Usually, music therapy for people with dementia involves listening to recorded or live music, but not participating in it.
In patients with dementia, individualized music therapy is effective. Clinical practice is limited by the significant costs associated with one-to-one music therapy for dementia patients.
- Ambient music. Using ambient music to modify clinical environments can be cost-effective since it is played via a sound system. It has been shown to benefit patients in various clinical settings in previous studies. It can be used for outpatient procedures, geriatric care settings, and postoperative recovery.
- Patient-preferred music. Choosing a patient’s preferred song from a selection of music presented to them poses a problem. It would be logistically challenging to allow patients in dementia units to choose their music or to agree upon any particular music.
- Reminiscence-based music. In people with dementia, this therapy is effective in treating depressive symptoms. Familiar music is better received by patients than unfamiliar music.
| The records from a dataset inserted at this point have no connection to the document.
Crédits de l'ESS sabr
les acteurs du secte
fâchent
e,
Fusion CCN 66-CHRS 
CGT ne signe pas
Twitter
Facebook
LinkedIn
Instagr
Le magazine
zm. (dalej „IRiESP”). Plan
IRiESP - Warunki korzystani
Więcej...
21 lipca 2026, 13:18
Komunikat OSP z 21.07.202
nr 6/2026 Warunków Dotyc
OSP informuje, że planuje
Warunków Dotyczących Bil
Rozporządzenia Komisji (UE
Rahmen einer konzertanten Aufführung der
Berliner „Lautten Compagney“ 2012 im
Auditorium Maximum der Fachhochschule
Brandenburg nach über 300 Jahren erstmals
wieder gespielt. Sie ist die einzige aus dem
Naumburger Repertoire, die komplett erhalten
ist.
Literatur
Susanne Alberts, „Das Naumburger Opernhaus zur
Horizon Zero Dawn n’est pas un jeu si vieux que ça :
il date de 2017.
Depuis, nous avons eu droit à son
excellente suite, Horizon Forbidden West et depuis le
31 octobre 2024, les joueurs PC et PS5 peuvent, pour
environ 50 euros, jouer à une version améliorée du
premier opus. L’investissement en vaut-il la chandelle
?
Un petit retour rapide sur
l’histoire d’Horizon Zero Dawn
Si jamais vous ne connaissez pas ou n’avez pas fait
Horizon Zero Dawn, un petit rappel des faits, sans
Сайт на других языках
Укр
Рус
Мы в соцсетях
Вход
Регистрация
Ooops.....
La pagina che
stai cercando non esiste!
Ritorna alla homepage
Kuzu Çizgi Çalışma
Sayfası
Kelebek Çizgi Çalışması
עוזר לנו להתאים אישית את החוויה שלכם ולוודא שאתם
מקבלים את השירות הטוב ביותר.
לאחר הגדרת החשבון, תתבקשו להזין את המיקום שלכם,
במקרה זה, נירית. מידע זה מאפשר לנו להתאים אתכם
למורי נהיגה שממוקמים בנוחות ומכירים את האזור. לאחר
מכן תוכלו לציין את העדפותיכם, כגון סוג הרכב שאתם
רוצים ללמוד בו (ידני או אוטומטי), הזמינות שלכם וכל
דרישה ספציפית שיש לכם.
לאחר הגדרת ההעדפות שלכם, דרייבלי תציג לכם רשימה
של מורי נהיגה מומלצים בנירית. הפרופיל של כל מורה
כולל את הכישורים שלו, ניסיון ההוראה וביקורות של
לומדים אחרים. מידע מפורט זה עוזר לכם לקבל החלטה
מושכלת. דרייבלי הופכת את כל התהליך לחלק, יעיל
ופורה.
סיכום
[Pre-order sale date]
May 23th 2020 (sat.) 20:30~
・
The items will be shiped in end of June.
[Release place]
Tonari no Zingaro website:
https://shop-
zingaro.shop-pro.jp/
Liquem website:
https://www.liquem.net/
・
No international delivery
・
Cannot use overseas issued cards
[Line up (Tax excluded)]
At an early stage in the development of dementia, it may be beneficial to look for the patient’s musical preferences and store them for later reminiscence therapy.
Music therapy has been shown to improve many areas of functioning including:
- Memory enhancement
- Cognitive improvement
- Pain management
- Stress management
- Sleep Quality
- Attention span and focus
- Positive mood
- Decreased depression symptoms
- Reduction of anxiety and agitation
Whether you’re an individual battling dementia/Alzheimer’s or a friend, parent, or relative of someone doing so, you probably know how difficult—and important—it is to keep them engaged in activities that will ease their mind and possibly help to improve their symptoms. Music therapy is one such potential avenue, and the more that people understand how it works and how to use it (as well as how it may not work for some individuals), the more likely they will be able to implement it effectively.